Exercise details ▸ Retype only the lines below from the one with "typischerweise nur Wirkungsgrade" to the one with "ดาวน์โหลด Android App –", inclusive, skipping every image.

Stored items from a collection ▸
************
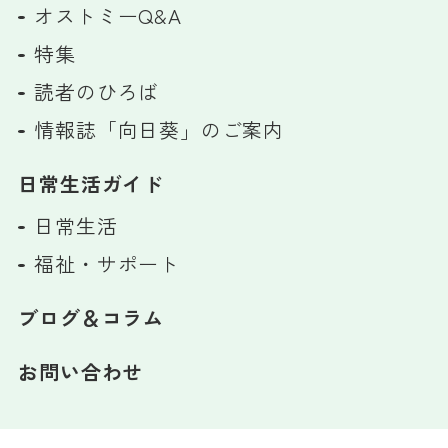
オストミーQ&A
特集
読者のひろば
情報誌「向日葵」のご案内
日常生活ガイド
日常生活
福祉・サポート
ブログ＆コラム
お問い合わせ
************
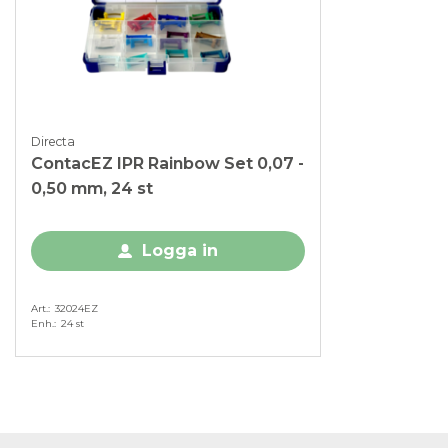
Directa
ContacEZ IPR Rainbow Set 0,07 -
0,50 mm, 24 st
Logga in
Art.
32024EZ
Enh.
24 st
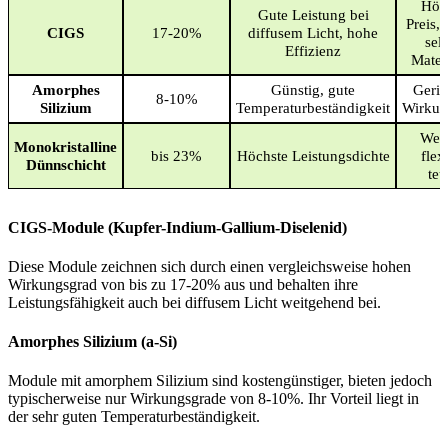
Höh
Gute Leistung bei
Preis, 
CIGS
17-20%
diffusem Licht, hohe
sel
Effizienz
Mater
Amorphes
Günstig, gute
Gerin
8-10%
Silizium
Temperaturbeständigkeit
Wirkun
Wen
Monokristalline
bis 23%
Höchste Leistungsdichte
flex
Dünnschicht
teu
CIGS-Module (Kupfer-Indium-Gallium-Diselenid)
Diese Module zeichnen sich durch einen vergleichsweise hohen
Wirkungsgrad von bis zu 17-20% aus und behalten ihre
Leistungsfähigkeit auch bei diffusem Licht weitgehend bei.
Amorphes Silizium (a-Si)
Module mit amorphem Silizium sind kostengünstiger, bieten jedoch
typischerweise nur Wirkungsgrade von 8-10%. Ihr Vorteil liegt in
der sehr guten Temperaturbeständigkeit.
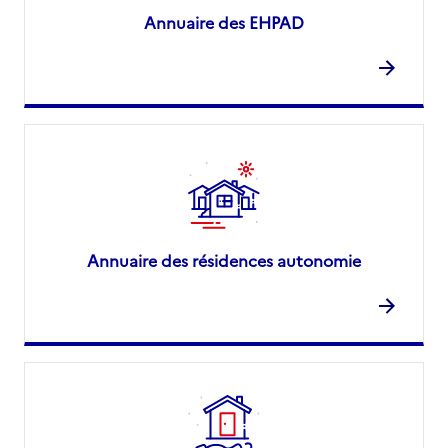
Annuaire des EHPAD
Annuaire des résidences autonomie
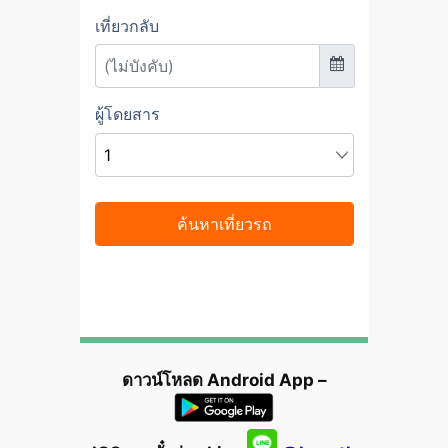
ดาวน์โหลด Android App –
************
Reply to the exercise ▸
typischerweise nur Wirkungsgrade von 8-10%. Ihr Vorteil liegt in
der sehr guten Temperaturbeständigkeit.
Annuaire des EHPAD
Annuaire des résidences autonomie
ดาวน์โหลด Android App –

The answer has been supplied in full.